「桑亞——」他用嚴厲的眼神警告她。
她視而不見,更上前一步,站在王依風面前,「果然漂亮。」
「你是誰?」她顫聲的問。
桑亞轉向司家塵,「要告訴她嗎?」
司家塵瞪了她一眼,「不干你的事。」轉而柔聲的對王依鳳說:「我送你回去,我會向你解釋的。」環著她欲走出去。
他對王依鳳的溫柔態度讓她心裡頗不是滋味,酸酸澀澀的。她終於覺悟,之前那四天的快樂跟契合都是偷來的。
她攔到他們面前,「還是由我來解釋吧!」
「桑亞,我不准你胡說!」他惡狠狠的警告她。
「我不會胡說的,我只說實情。」她轉向王依鳳,「你不用擔心他會背叛你,更不必擔心我會搶走他,因為我在他心裡什麼都不是——」她露出淺淺的一抹笑容,「我只是他花錢買來的妓女,你該慶幸你的丈夫是個正常的男人,他有他正常的需求,而且憑我的經驗,我向你保證,他肯定會讓你幸福的。」她暖昧的對她眨眨眼。
王依鳳臉紅得不知所措,她求助於司家塵,卻不敢看他。
「我送你回去吧!」他對她說。
她柔順的點頭,「嗯!」
在出門之際,他回頭叮嚀桑亞,「等我回來。」
「會的,你錢還沒付呢!我可不想做白工。」她提高嗓音,是故意說給王依鳳聽的。
在大門關上那一刻,她跌坐在地上。雙肩抖動得厲害……她突然仰頭大笑,笑得眼淚都出來了——
桑亞,你演了場絕佳好戲,把自己貶至最低,把深愛的男人送給他的女人。呵!全世界該向你喝采敬禮。可是——
她不要這些,她只要他啊!
沉重的移動身子,無意識的換上衣服,她走出了他的房子——
一切都結束了。
這一次是真的結束了。
* * * * * * * *
司家塵匆匆的趕回來,發現桑亞竟然走了。
該死!又一次的不告而別,除了憤怒外,還多了份悵然……
不知道坐了多久,天終於亮了,漫漫長夜裡,他的腦袋始終未停過。他不斷的思考、回憶……許多畫面如放映機般的在他面前播放——
她熟練的將口中的冰塊傳送進男人的嘴裡……
她搔首弄姿的誘人上勾……
她讓人給金屋藏嬌……
她有三十八個情人……
她殘存在他腦中的那些不堪紀錄,硬生生的凍結了在他內疏深處蠢蠢欲動的情愫。這樣的女人是不值得他掛心的。從頭至尾,他就沒想過要對她認真,他只想教訓她,因為她不是他所要的女人。

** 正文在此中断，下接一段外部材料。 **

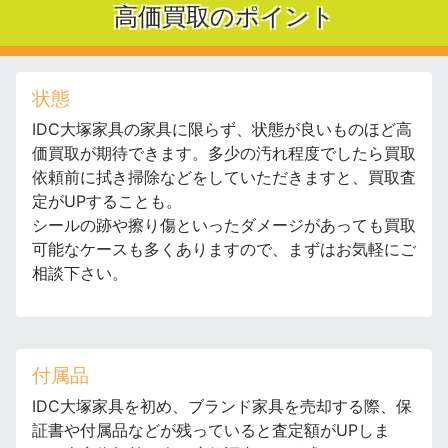
高価買取のポイント
状態
IDC大塚家具の家具に限らず、状態が良いものほど高
価買取が期待できます。多少の汚れ程度でしたら買取
依頼前に拭き掃除などをしていただきますと、買取査
定がUPすることも。
シールの跡や擦り傷といったダメージがあっても買取
可能なケースも多くありますので、まずはお気軽にご
相談下さい。
付属品
IDC大塚家具を初め、ブランド家具を売却する際、保
証書や付属品などが残っていると査定額がUPしま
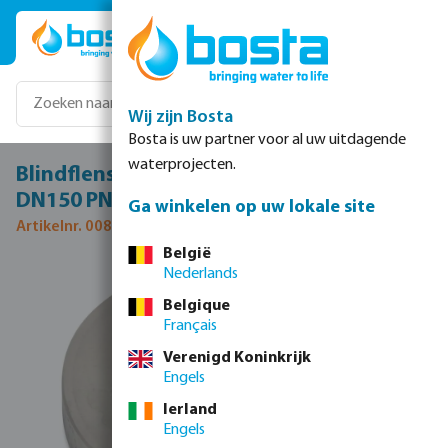
Ga naar de hoofdinhoud
Wij zijn Bosta
Bosta is uw partner voor al uw uitdagende
waterprojecten.
Blindflens RVS 316 DN150 DIN flens 16bar
DN150 PN16
Ga winkelen op uw lokale site
Artikelnr. 0080662
België
Nederlands
Afbeeldingengalerij overslaan
Belgique
Français
Verenigd Koninkrijk
Engels
Ierland
Engels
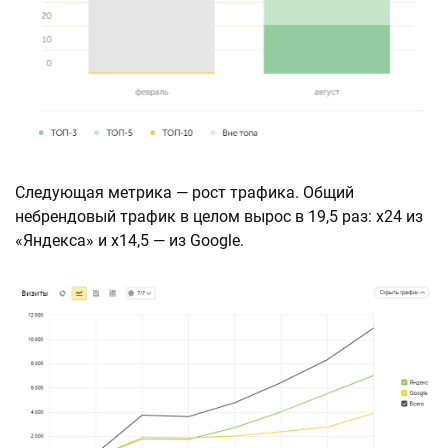
Следующая метрика — рост трафика. Общий
небрендовый трафик в целом вырос в 19,5 раз: х24 из
«Яндекса» и х14,5 — из Google.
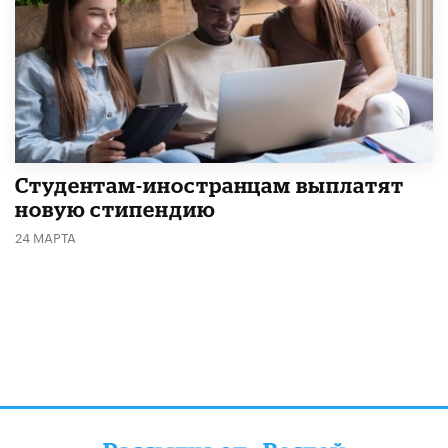
Студентам-иностранцам выплатят
новую стипендию
24 МАРТА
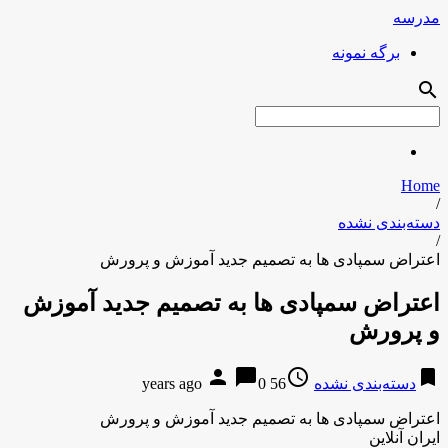
مدرسه
برگه نمونه
search
Home
/
دسته‌بندی نشده
/
اعتراض سمپادی ها به تصمیم جدید آموزش و پرورش
اعتراض سمپادی ها به تصمیم جدید آموزش
و پرورش
person
chat_bubble
access_time
bookmark
دسته‌بندی نشده
56 years ago
0
اعتراض سمپادی ها به تصمیم جدید آموزش و پرورش
ایران آنلاین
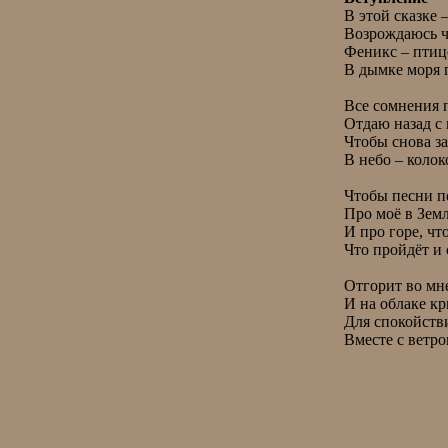
 В этой сказке – небылице

 Возрождаюсь чудо – птицей,

 Феникс – птицей золотистой

 В дымке моря голубой.

 Все сомнения прибою

 Отдаю назад с волною

 Чтобы снова за судьбою

 В небо – колокол лететь.

 Чтобы песни петь про счастье

 Про моё в Земле участье,

 И про горе, что не море,

 Что пройдёт и отболит.

 Отгорит во мне закатом,

 И на облаке крылатом

 Для спокойствия куда–то

 Вместе с ветро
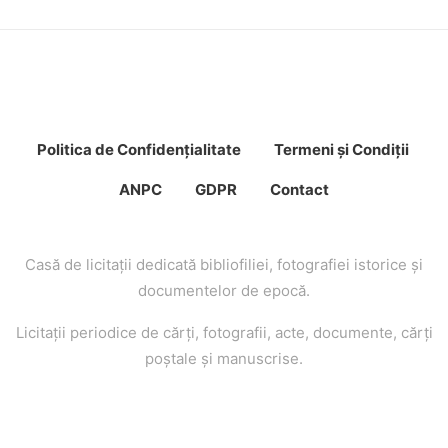
Politica de Confidenţ
ialitate
Termeni şi Condiţii
ANPC
GDPR
Contact
Casă de licitaţii dedicată bibliofiliei, fotografiei istorice şi
documentelor de epocă.
Licitaţii periodice de cărţi, fotografii, acte, documente, cărţi
poştale şi manuscrise.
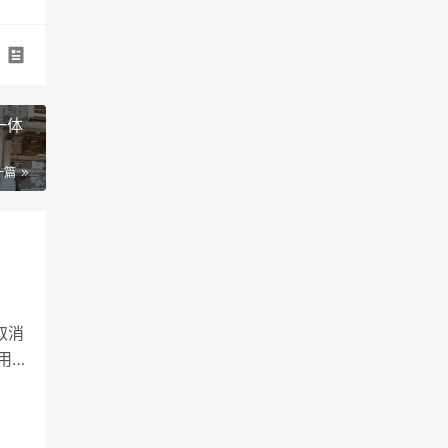
一体
一篇
取消
用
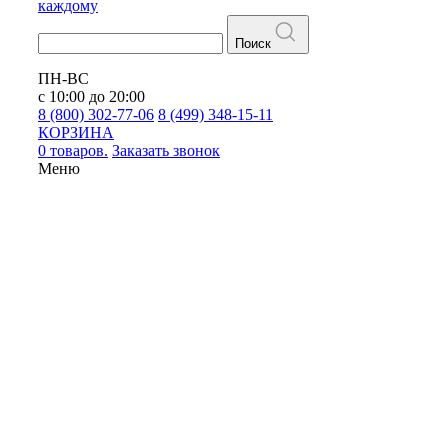
каждому
Поиск
ПН-ВС
с 10:00 до 20:00
8 (800) 302-77-06
8 (499) 348-15-11
КОРЗИНА
0 товаров.
Заказать звонок
Меню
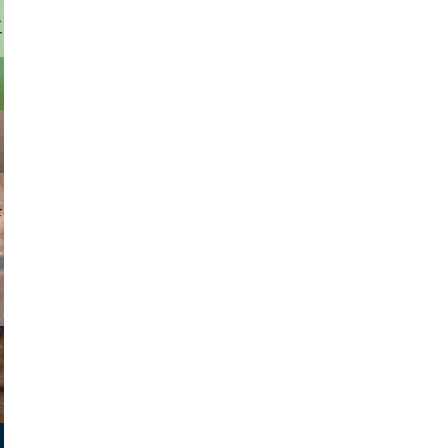
parilov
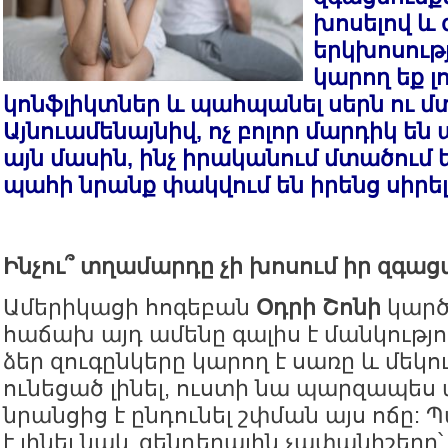
խոսելով և 
երկխոսությ
կարող եք լ
կոնֆլիկտներ և պահպանել սերն ու մտ
Այնուամենայնիվ, ոչ բոլոր մարդիկ ե
այն մասին, ինչ իրականում մտածում ե
պահի նրանք փակվում են իրենց սիրել
Ինչու՞ տղամարդը չի խոսում իր զգաց
Ամերիկացի հոգեբան
Օդրի Շոնի
կարծ
հաճախ այդ ամենը գալիս է մանկությո
ձեր զուգընկերը կարող է սառը և մեկո
ունեցած լինել, ուստի նա պարզապե
նրանցից է ընդունել շփման այս ոճը:
է լինել նաև գենդերային չափանիշերը՝ 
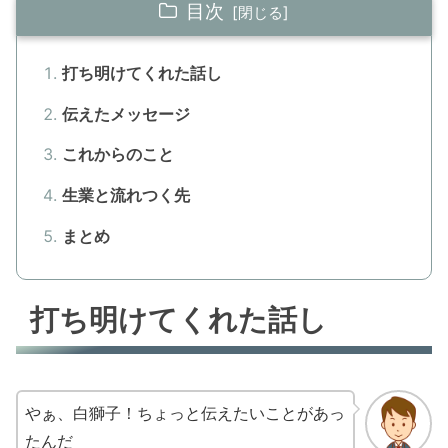
目次
打ち明けてくれた話し
伝えたメッセージ
これからのこと
生業と流れつく先
まとめ
打ち明けてくれた話し
やぁ、白獅子！ちょっと伝えたいことがあっ
たんだ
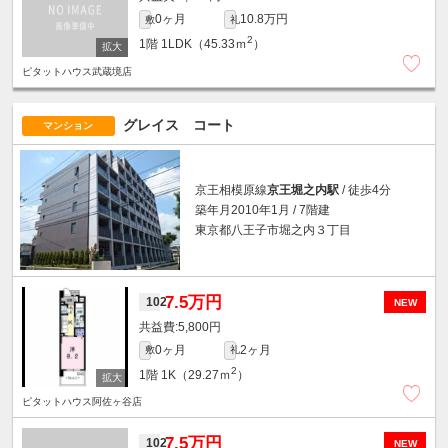
0ヶ月
10.8万円
敷
礼
2
1階
1LDK（45.33ｍ
）
ピタットハウス武蔵境店
グレイス コート
マンション
京王相模原線
京王堀之内駅
/ 徒歩4分
築年月2010年1月 / 7階建
東京都八王子市堀之内３丁目
7.5万円
102
NEW
5,800円
0ヶ月
2ヶ月
敷
礼
2
1階
1K（29.27ｍ
）
ピタットハウス阿佐ヶ谷店
7.5万円
102
NEW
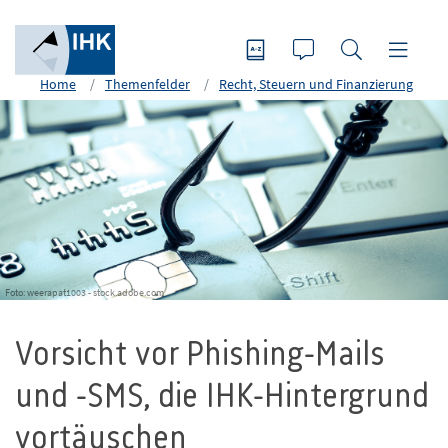
Home
Themenfelder
Recht, Steuern und Finanzierung
Foto: weerapat1003 - stock.adobe.com
Vorsicht vor Phishing-Mails
und -SMS, die IHK-Hintergrund
vortäuschen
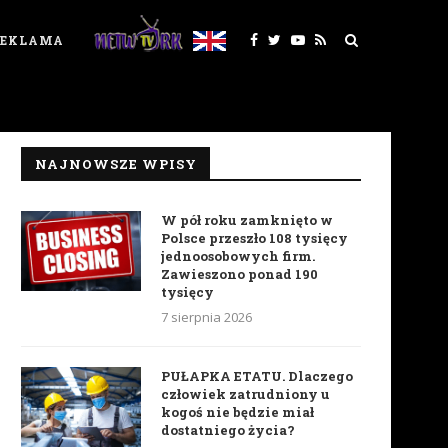
REKLAMA
NAJNOWSZE WPISY
W pół roku zamknięto w
Polsce przeszło 108 tysięcy
jednoosobowych firm.
Zawieszono ponad 190
tysięcy
7 sierpnia 2026
PUŁAPKA ETATU. Dlaczego
człowiek zatrudniony u
kogoś nie będzie miał
dostatniego życia?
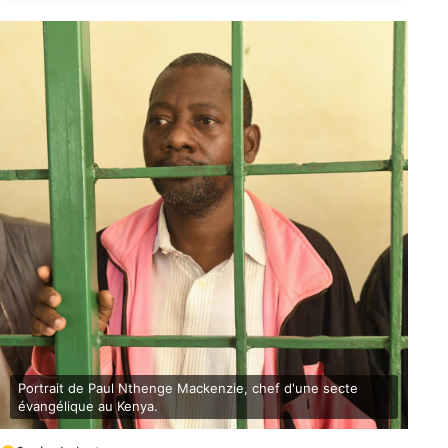
Portrait de Paul Nthenge Mackenzie, chef d'une secte
évangélique au Kenya.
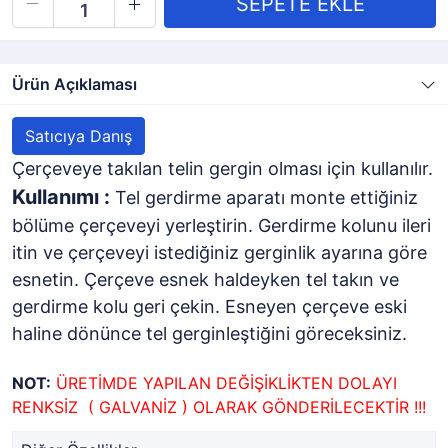
Ürün Açıklaması
Satıcıya Danış
Çerçeveye takılan telin gergin olması için kullanılır.
Kullanımı :
Tel gerdirme aparatı monte ettiğiniz
bölüme çerçeveyi yerleştirin. Gerdirme kolunu ileri
itin ve çerçeveyi istediğiniz gerginlik ayarına göre
esnetin. Çerçeve esnek haldeyken tel takın ve
gerdirme kolu geri çekin. Esneyen çerçeve eski
haline dönünce tel gerginleştiğini göreceksiniz.
NOT:
ÜRETİMDE YAPILAN DEĞİŞİKLİKTEN DOLAYI
RENKSİZ ( GALVANİZ ) OLARAK GÖNDERİLECEKTİR !!!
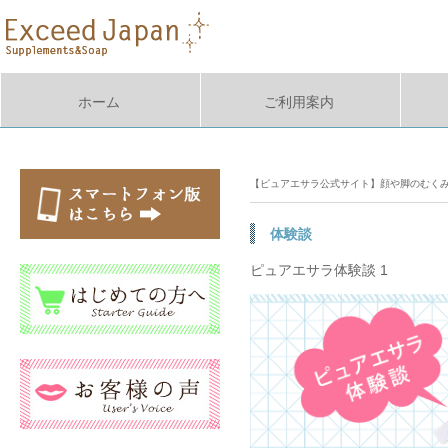
ホーム
ご利用案内
【ピュアエサラ公式サイト】顔や脚のむく
体験談
ピュアエサラ体験談 1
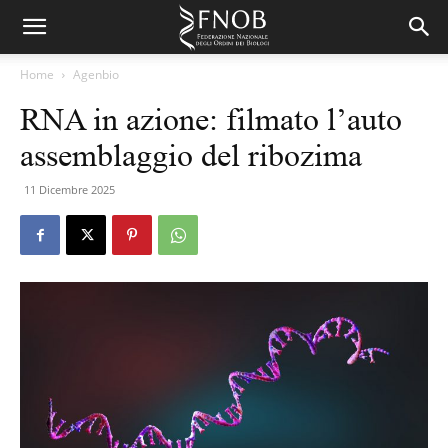
Home
Agenbio
RNA in azione: filmato l’auto
assemblaggio del ribozima
11 Dicembre 2025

最後,他終於取自己:她走了也好,畢竟她是識趣的。否則他還擔心……
擔心什麼?似乎已沒有探究的必要,因為他已決定讓她切底的離開他的生命。
* * * * * * * *
離開司家塵那裡,桑亞並沒有立刻回家,隨便彎進一家忘了看店名的KTV,買了三個小時的包廂,盡情、狂野、嘶喊的唱它個夠。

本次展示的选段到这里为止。